The CD, "Mark Twain: Words & Music," will be released Wednesday. It tells the story of Twain in spoken word and song, and features narration by Garrison Keillor. Eastwood is the voice of Twain. Buffett is the voice of Huckleberry Finn.
Hannibal's Mark Twain Boyhood Home & Museum is hosting a launch party Tuesday night featuring a performance by Carl Jackson, a Grammy winner who produced the CD and sings on it.
Many of the songs were penned just for the album. Singers include Harris, Ricky Skaggs, Brad Paisley, Joe Diffie, Vince Gill, Rhonda Vincent and, like Twain, another Missouri native, Sheryl Crow.
Twain was born Samuel Clemens in Florida, Mo., in 1835. His family moved to Hannibal, where he grew up. The Mississippi River town and its characters inspired many of his greatest works, including "The Adventures of Tom Sawyer," "The Adventures of Huckleberry Finn," and "Life on the Mississippi."
Mark Twain Museum director Cindy Lovell came up with the idea for a CD and reached out to Jackson, a childhood friend with strong connections in the music industry.
Work on the project began in earnest in 2010, the year commemorating the 175th anniversary of Twain's birth and the 100th anniversary of his death.
All of the artists donated their time and talents. Lovell said it was an easy sell because so many are fans of Twain.
"The whole world loves this man," she said. "All you have to do is say, 'Mark Twain,' and people listen. They say, 'Yeah, I'd like to be involved.'"
Lovell said many of the artists recorded in Nashville, Tenn., though some worked from home studios.
A century after Twain's death, his words still move people. That was evident in Eastwood's reading from Twain's autobiography on the CD.
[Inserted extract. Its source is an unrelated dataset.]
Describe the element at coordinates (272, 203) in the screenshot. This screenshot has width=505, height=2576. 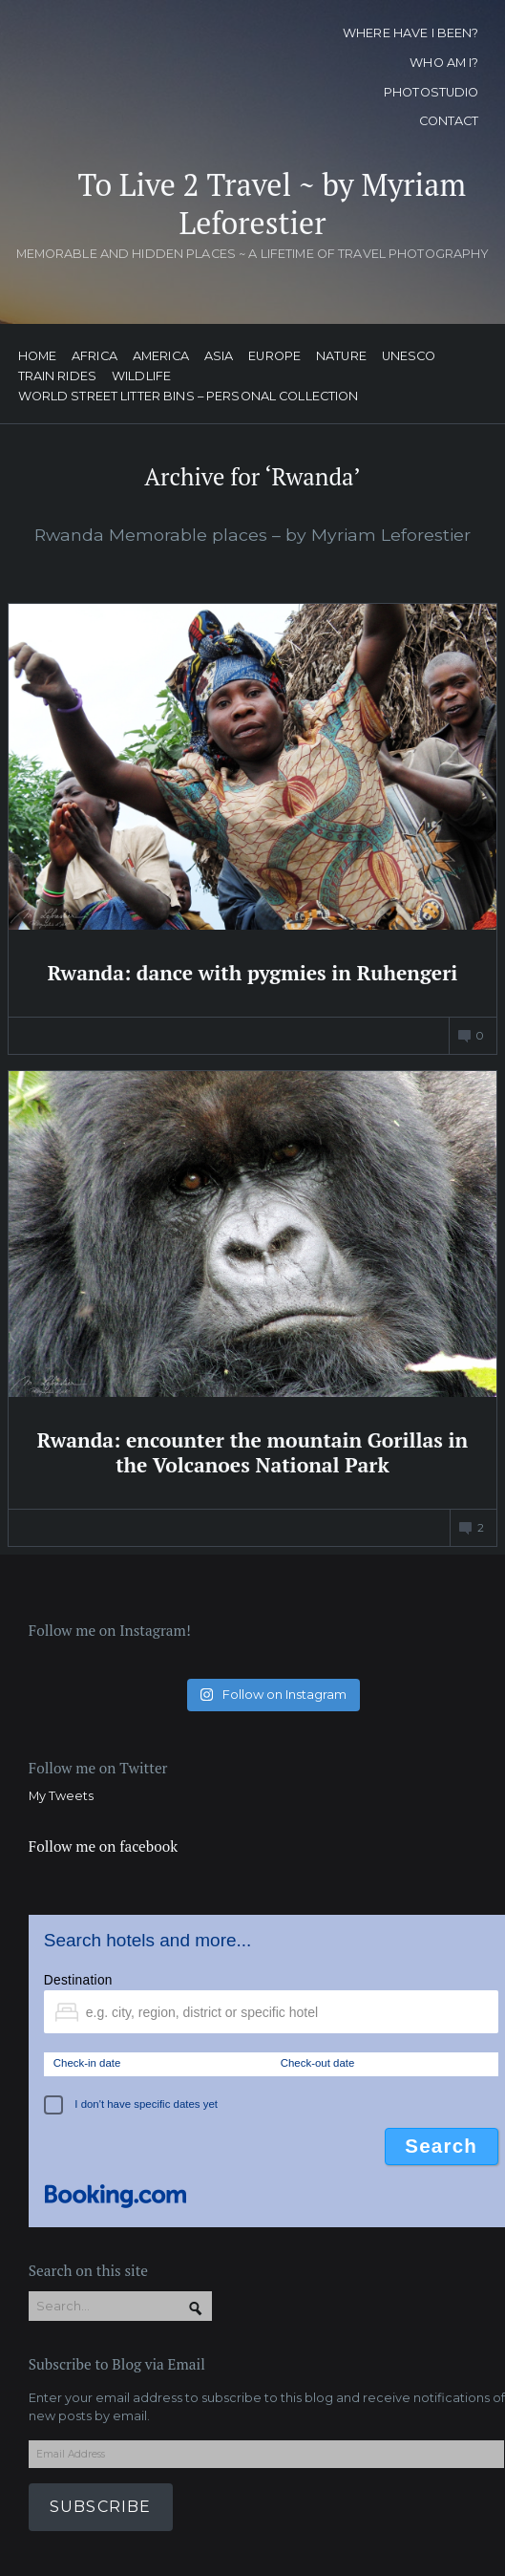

"When you hear Eastwood reading the passage where Livy (Twain's wife) dies, you can hear him break down," Lovell said. "You can tell how he really felt it."
Proceeds from the CD will help maintain nine museum properties in Hannibal, including the museum and the home where Twain grew up. Lovell said the influx of money is needed.
"The museum has severely felt the effects of the economy, and this project will raise much-needed revenue," Lovell said. "We really want to think in big terms of what Mark Twain would want us to do to help Hannibal."
Hannibal continues to benefit from Twain's legacy -- the museum and his other haunts help draw hundreds of thousands of tourists to the northeast Missouri town every year.
The double CD includes a 40-page booklet of liner notes. It costs $18.95 and will be available in many stores and through the museum's website, www.marktwainmuseum.org.